Однако в одном Артур нынче был уверен: ему просто необходимо хоть на время покинуть Темпл и побыть одному. Ибо в прецептории он не мог предаться своим мыслям. Шепот за спиной, взгляды, монотонные повторения молитв — все это не давало юноше сосредоточиться. А ведь ему было о чем подумать. О своих странных тревожных снах. Артуру казалось, его ангел-хранитель специально дает ему эти сновидения, чтобы он мог понять, что пережил. Но, увы, краткие сны моментально забывались, едва он открывал глаза. Или это он сам страшился вспомнить, что было в его прошлом?

Артур размышлял об этом, пока мылся и переодевался. Надел простую суконную одежду, коричневого цвета тунику, обшитую бляхами безрукавку — одежда была наподобие той, что носили орденские сержанты. Потом набросил широкий кожаный плащ с капюшоном и решительно направился к воротам. Но там его задержали, и, когда Артур стал настаивать на выходе, на шум явился Ричард Гастингс. Хорошо, что это был он: только у него Артур мог найти поддержку. Однако заговорил юноша несколько резко, стал требовать увольнительную:

— Я еще не ваш человек и не давал обетов ордену! Пусть меня немедленно выпустят!

— Однако ты обязан ордену своим лечением и содержанием, — спокойно возразил Гастингс. — И поверь, это не такое плохое обиталище для бедняги вроде тебя, который не знает, кто он и куда ему идти.

— Проклятие! Теперь и вы станете попрекать меня провалами в памяти? Тогда я уйду куда глаза глядят и больше не вернусь. Ничего, может, это скорее заставит меня вспомнить прошлое.

Ричард Гастингс какое-то время смотрел на молодого рыцаря.

— Возможно, ты и прав. В закрытом мире Темпла ты окружен иными заботами, и тебе некогда углубиться в самосозерцание. Поэтому я разрешаю тебе увольнительную.

И он сделал знак охранникам пропустить его.

Такое отношение смутило и растрогало Артура. Он понял, что у него есть друг и покровитель, к которому он не может проявить неблагодарность. Поэтому и шел, опустив голову, словно под грузом вины. Он почти не замечал, куда идет, машинально переступая через текшие по улицам потоки воды. Мимо сновали какие-то люди, проезжали всадники, и приходилось спешно отходить в сторону, что не спасало от опасности быть забрызганным грязью. Так что когда Артур вышел на широкую Флит-стрит, полы его плаща были заляпаны грязью, а сапоги промокли.

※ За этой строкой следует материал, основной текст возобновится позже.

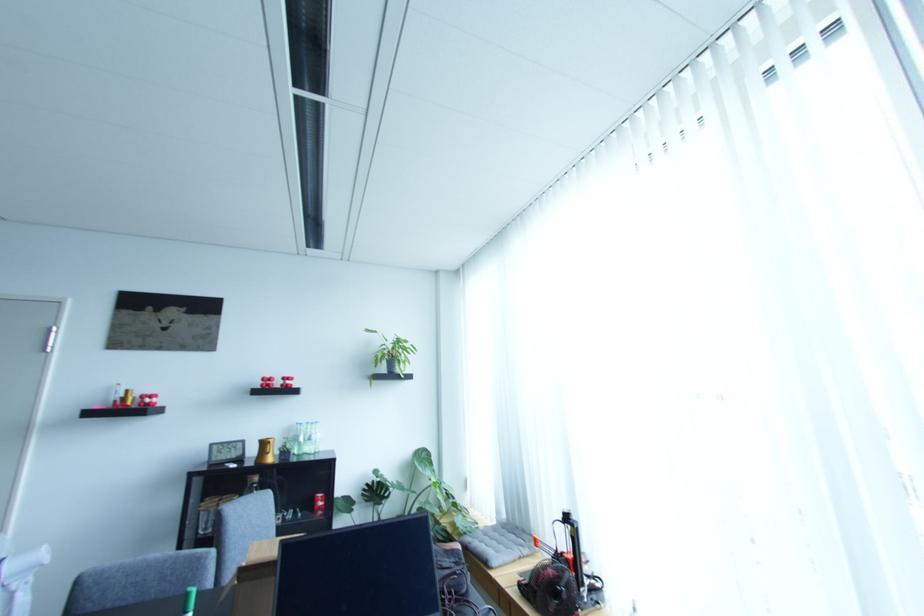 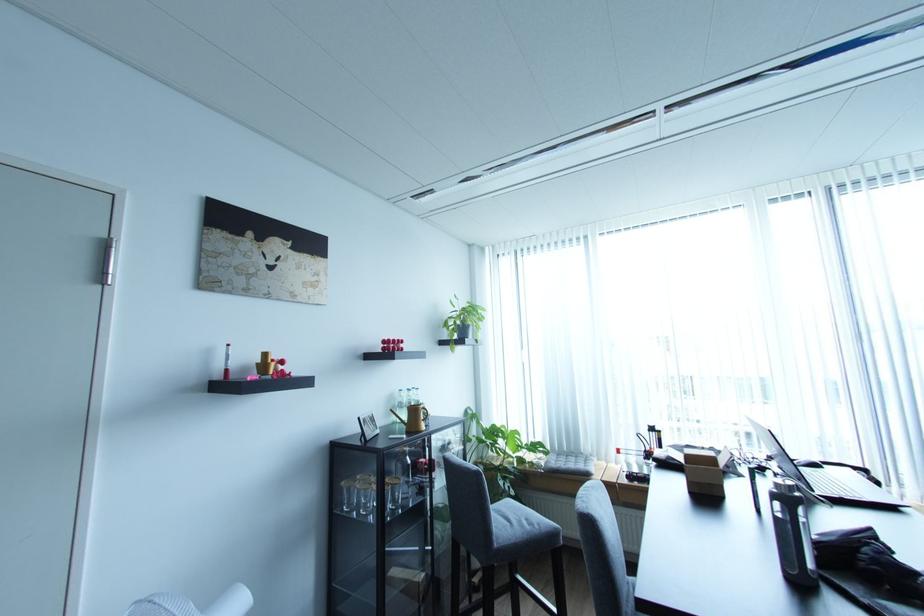 Find the pixel in the second image that matches (273,377) in the first image.

(395, 339) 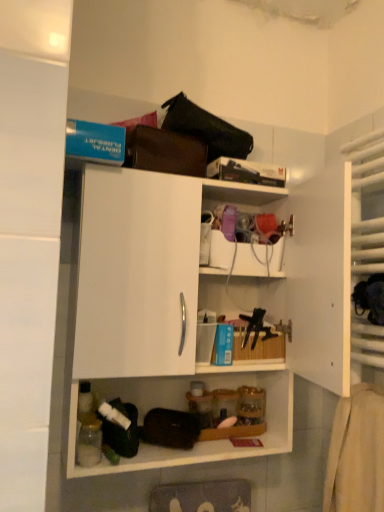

Артур огляделся. Это была одна из самых древних улиц Лондона. Само слово «стрит» брало свое начало от римского via strata — «мощеная дорога». С уходом римлян умение мостить дороги было забыто, однако слово street осталось, приобретя новое значение — «дорога между домами». И это было очень верное название, особенно на богатой Флит-стрит, где по обеим сторонам от проезда высились здания, принадлежавшие самым состоятельным горожанам; причем в них топили и днем, так как над большинством кровель вились многочисленные дымы, указывавшие на наличие печей и каминов: состоятельные лондонцы могли себе позволить обогревать жилища постоянно, в отличие от большинства, экономившего топливо к приходу ночи, когда сырость и холод становились непереносимыми.

Глядя на эти дымы от очагов, Артур вдруг отметил, как сильно промок и озяб. А так как в это время ударили колокола, созывая верующих к службе девятого часа [55], то юноша решил зайти в собор Сент-Пол — там хотя бы можно было укрыться от непрекращающейся мороси.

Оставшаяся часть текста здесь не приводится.